A single number is expected: the count of lines below where the word "Assistant" occurs.

- Data listing -
▬▬▬▬▬▬

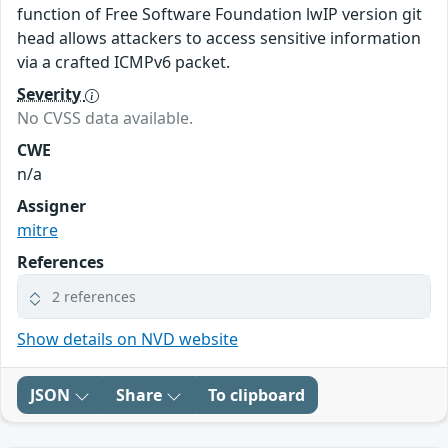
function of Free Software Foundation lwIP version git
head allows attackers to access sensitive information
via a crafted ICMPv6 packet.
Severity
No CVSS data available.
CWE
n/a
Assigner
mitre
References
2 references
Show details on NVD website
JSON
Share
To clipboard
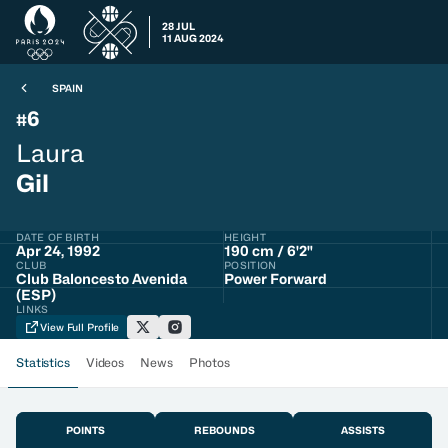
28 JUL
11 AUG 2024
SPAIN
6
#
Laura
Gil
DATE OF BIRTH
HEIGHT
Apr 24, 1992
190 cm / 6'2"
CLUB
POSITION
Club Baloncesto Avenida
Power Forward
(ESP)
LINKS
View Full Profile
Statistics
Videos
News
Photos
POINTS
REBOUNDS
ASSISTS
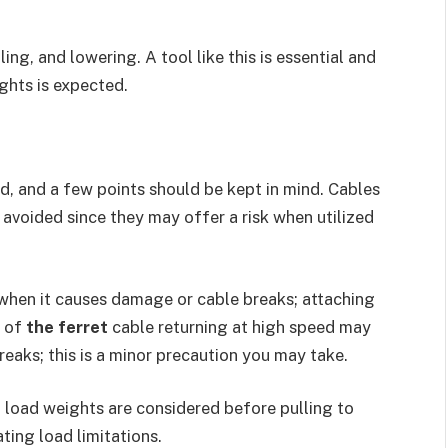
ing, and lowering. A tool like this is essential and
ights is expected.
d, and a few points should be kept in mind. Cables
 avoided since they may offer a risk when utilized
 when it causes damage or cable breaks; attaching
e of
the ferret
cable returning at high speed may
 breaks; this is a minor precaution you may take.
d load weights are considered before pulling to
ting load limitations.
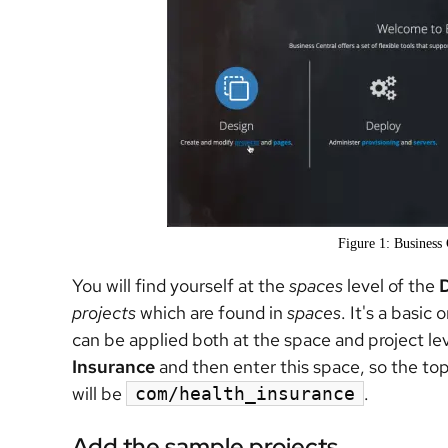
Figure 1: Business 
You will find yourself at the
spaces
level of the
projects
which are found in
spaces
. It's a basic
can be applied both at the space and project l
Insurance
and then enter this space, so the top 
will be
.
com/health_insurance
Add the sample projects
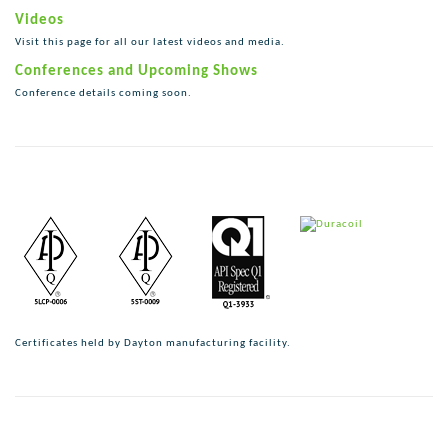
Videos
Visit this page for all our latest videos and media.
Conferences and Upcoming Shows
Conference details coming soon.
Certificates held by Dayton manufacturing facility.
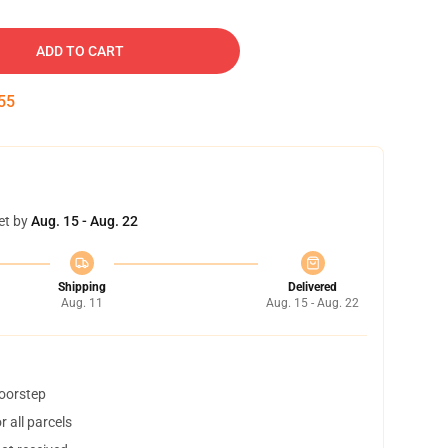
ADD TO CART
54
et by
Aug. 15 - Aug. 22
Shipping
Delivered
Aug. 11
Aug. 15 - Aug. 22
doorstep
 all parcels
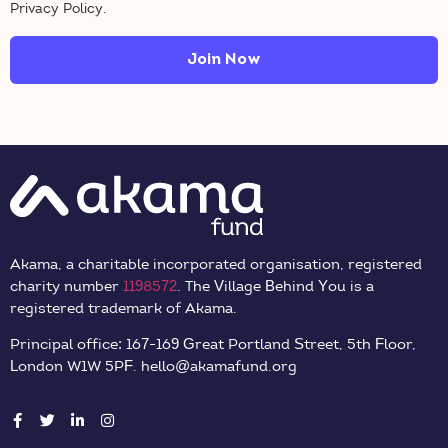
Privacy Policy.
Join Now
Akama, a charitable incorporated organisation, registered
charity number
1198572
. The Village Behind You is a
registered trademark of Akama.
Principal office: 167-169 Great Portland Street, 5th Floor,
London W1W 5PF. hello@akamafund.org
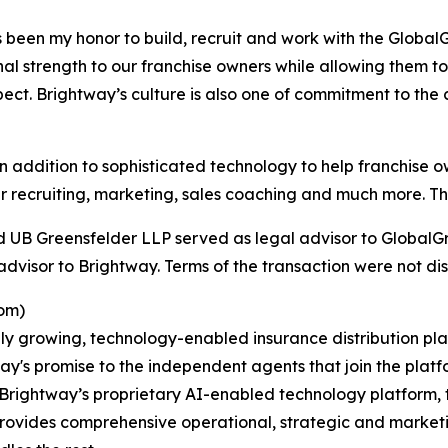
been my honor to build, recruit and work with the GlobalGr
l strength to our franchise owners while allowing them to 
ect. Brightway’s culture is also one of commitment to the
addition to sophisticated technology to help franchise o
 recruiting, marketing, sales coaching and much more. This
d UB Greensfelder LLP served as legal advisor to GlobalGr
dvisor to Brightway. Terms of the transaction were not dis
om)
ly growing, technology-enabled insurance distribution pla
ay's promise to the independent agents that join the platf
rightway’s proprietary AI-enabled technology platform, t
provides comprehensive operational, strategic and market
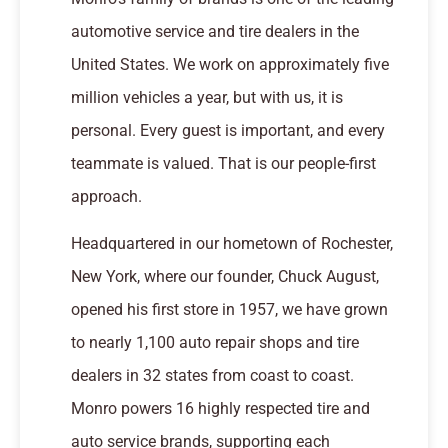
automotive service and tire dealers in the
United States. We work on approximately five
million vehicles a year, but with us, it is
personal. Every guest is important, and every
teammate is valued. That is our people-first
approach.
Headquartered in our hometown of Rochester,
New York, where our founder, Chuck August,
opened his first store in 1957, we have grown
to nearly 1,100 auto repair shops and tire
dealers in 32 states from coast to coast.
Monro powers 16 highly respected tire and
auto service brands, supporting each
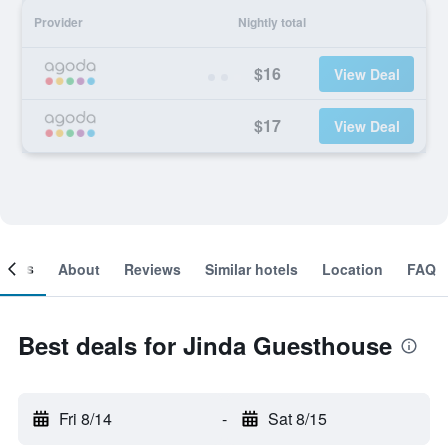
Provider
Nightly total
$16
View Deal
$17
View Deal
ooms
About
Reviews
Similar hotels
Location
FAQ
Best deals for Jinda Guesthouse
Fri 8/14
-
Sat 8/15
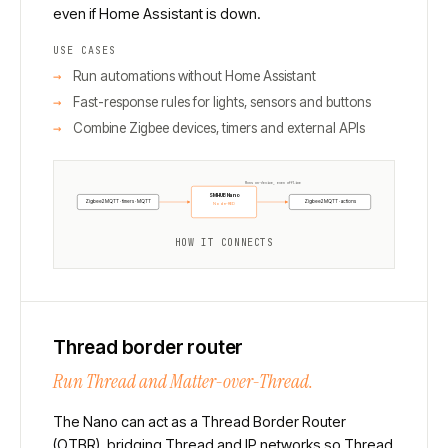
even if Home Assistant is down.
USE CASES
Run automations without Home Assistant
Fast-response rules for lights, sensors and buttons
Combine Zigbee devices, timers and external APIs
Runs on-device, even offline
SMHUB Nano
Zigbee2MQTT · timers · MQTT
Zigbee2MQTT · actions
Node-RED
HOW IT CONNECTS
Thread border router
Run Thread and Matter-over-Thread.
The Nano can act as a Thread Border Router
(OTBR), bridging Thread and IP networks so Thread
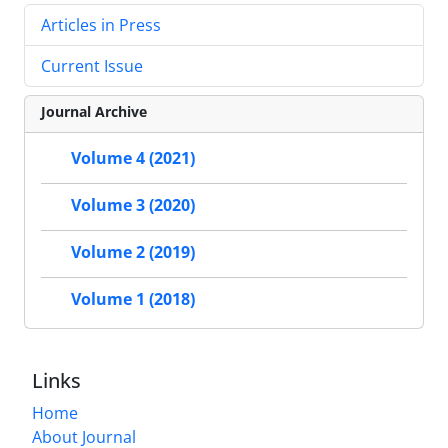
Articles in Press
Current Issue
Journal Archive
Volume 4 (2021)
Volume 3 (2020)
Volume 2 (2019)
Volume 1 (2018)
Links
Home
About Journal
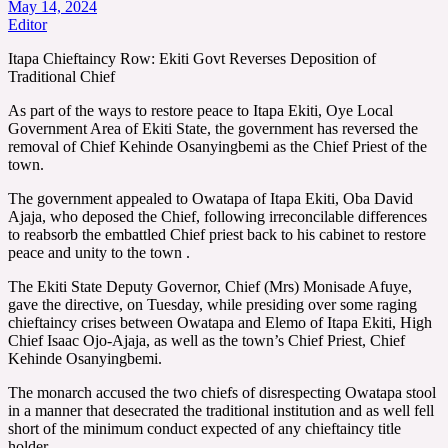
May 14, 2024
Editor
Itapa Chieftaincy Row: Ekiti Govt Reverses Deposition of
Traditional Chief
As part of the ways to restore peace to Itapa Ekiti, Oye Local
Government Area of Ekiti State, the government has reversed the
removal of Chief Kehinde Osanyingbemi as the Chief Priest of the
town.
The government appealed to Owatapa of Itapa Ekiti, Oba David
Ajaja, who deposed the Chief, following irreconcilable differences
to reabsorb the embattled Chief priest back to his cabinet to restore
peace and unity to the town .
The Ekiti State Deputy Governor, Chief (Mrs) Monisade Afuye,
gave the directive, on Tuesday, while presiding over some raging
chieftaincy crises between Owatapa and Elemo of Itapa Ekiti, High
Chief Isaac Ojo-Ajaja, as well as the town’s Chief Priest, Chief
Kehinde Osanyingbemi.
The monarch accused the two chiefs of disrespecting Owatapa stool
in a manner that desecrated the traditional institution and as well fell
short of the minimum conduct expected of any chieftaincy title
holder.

▬▬▬▬▬▬

- Written answer -
2